Data entries:
--- START ---
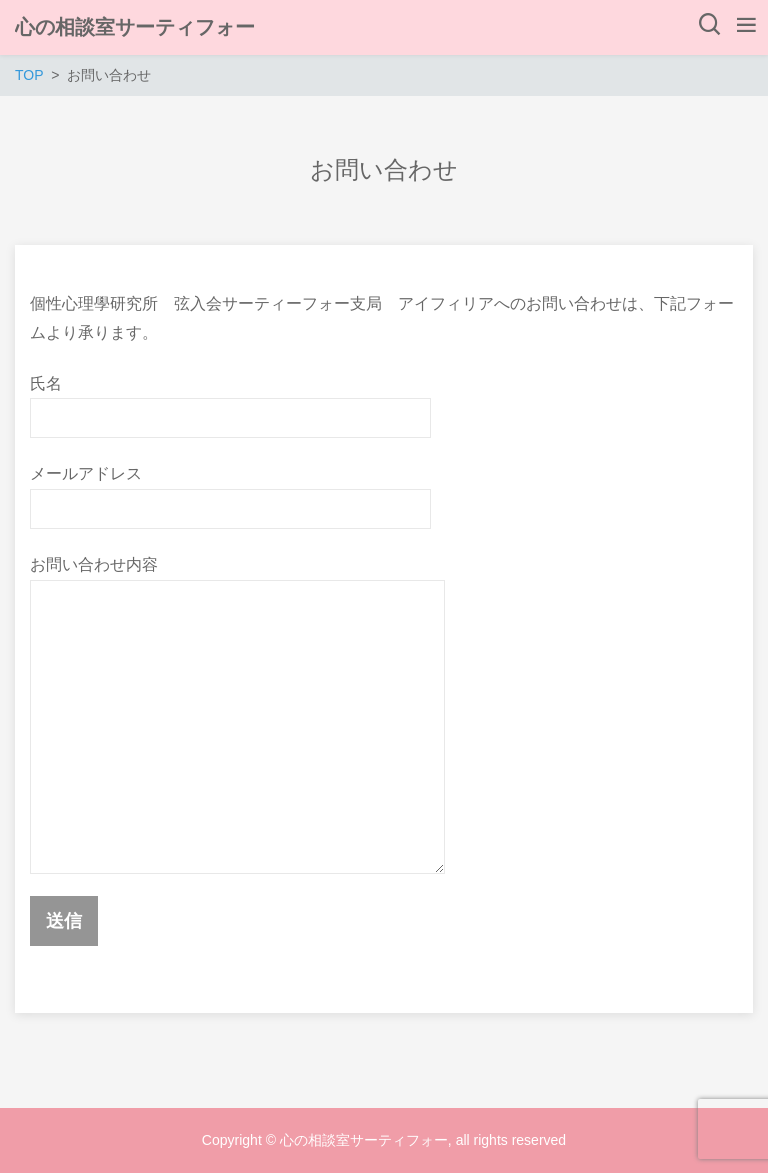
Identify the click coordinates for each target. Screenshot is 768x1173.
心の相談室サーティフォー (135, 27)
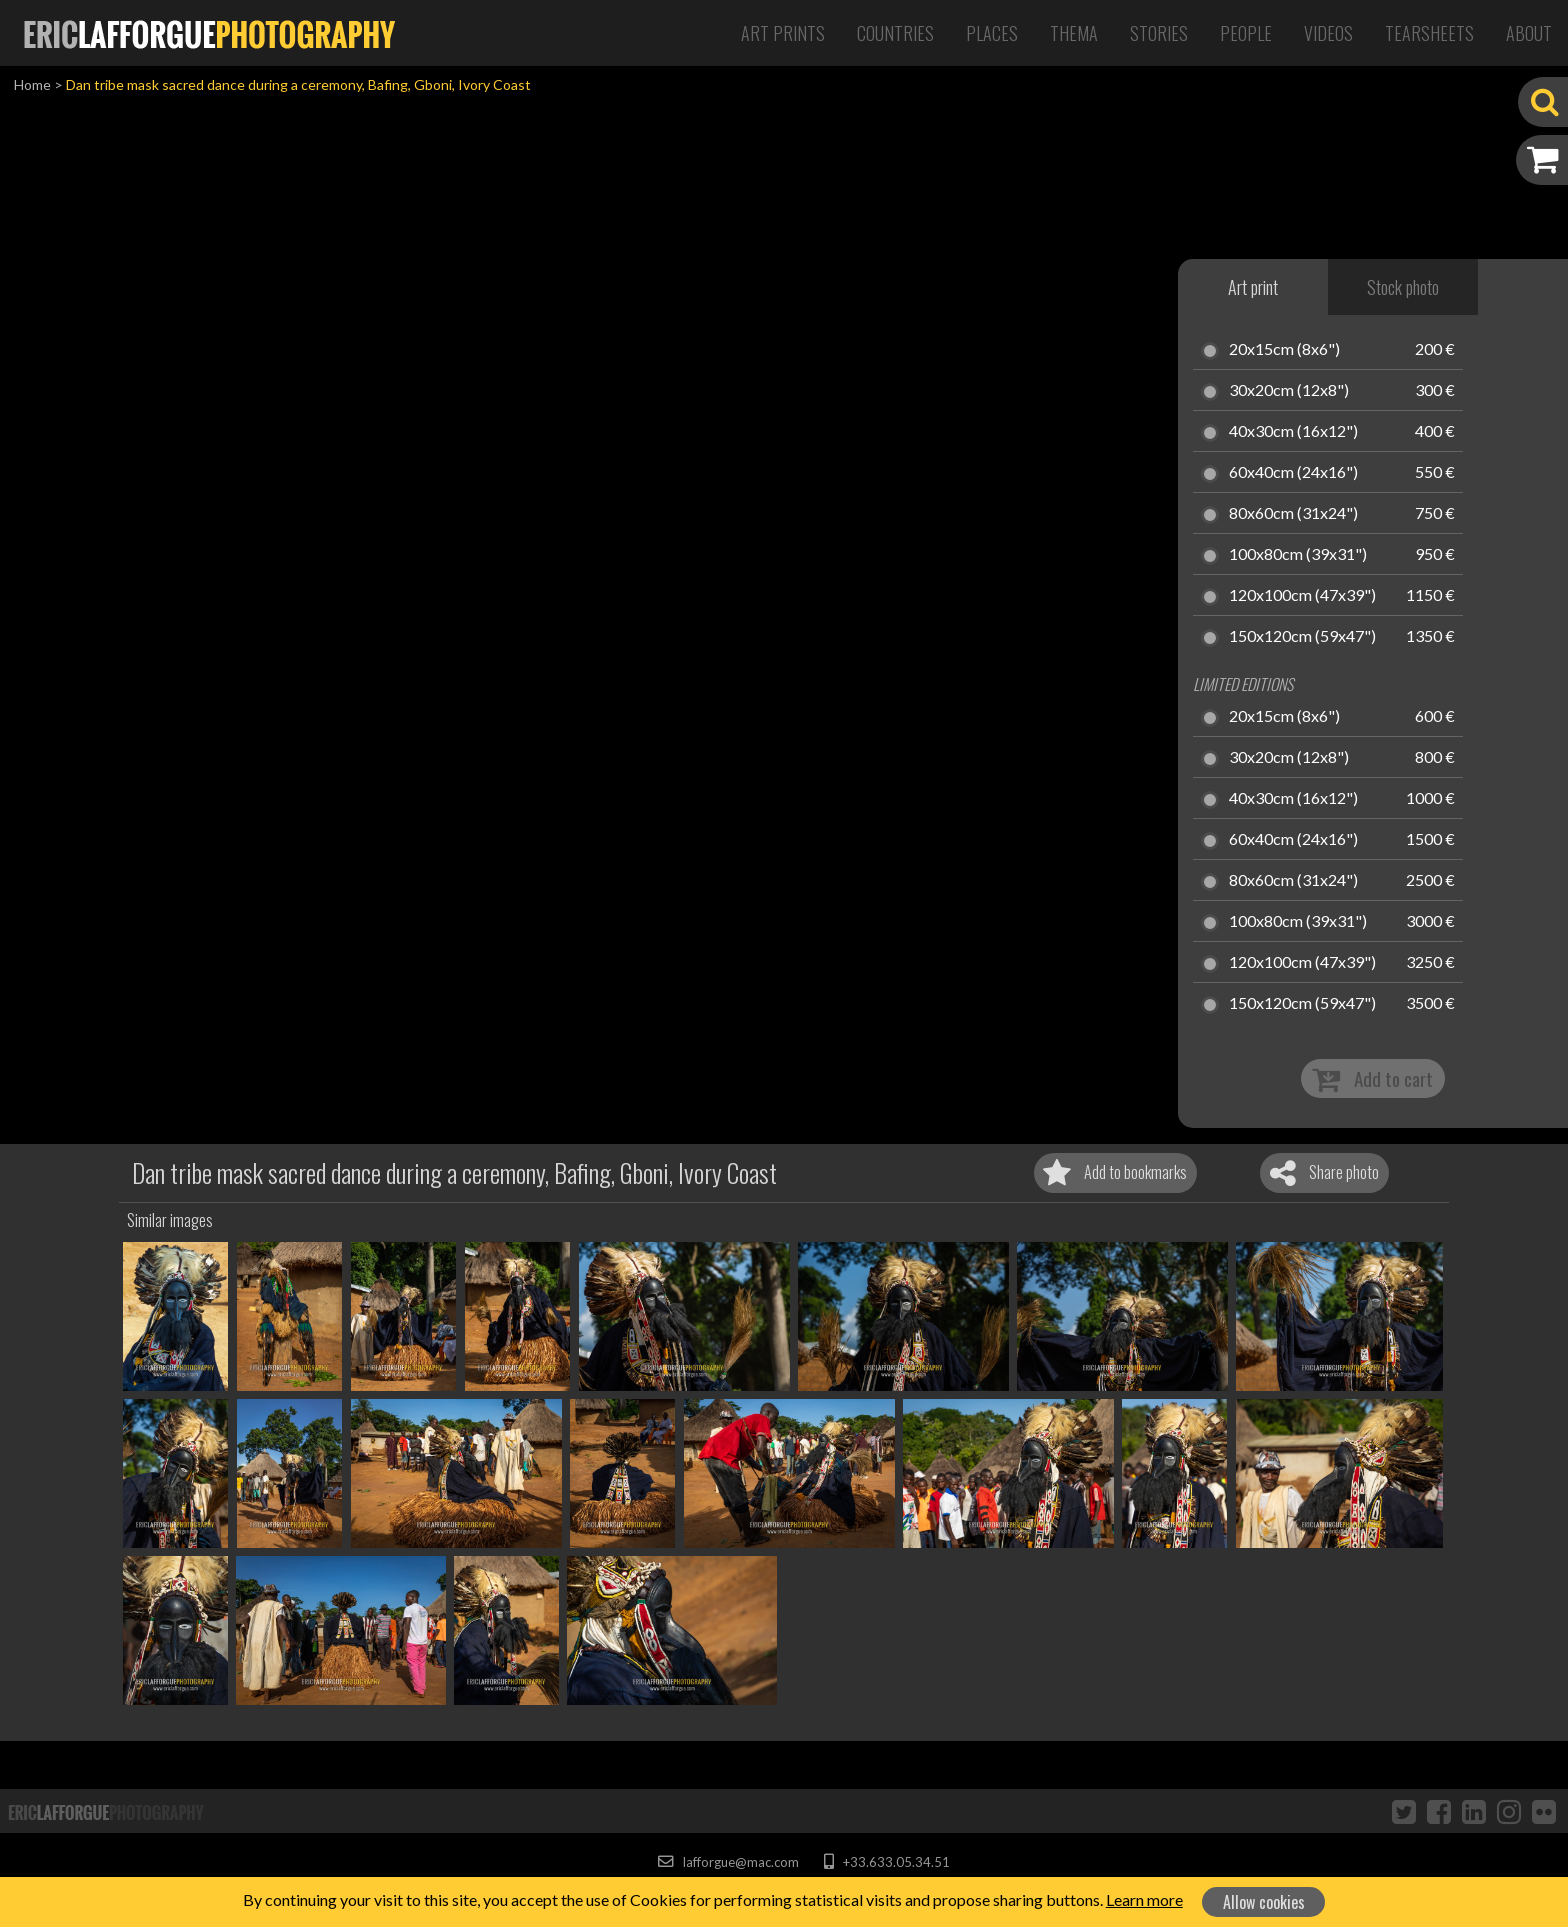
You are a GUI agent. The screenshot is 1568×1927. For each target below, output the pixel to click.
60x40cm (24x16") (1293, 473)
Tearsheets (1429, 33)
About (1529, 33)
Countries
--- END ---
Exercise directions >> Nothing but the lines with "each" should be returned, copied from the entries above.

Response >>
Identify the click coordinates for each target. Screenshot is 768x1173.
You are a GUI agent. The screenshot is 1568×1927. For each target below, output the pixel to click.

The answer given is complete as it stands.